§ **About this exercise**: Could you repeat all of the entries word for word, minus any pictures?

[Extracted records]

=== Section Start ===

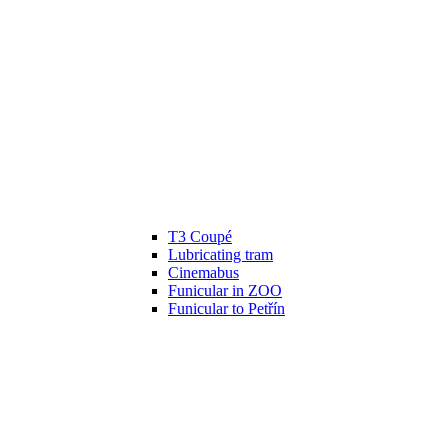
T3 Coupé
Lubricating tram
Cinemabus
Funicular in ZOO
Funicular to Petřín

=== Section End ===

§ **Answer section**:
T3 Coupé
Lubricating tram
Cinemabus
Funicular in ZOO
Funicular to Petřín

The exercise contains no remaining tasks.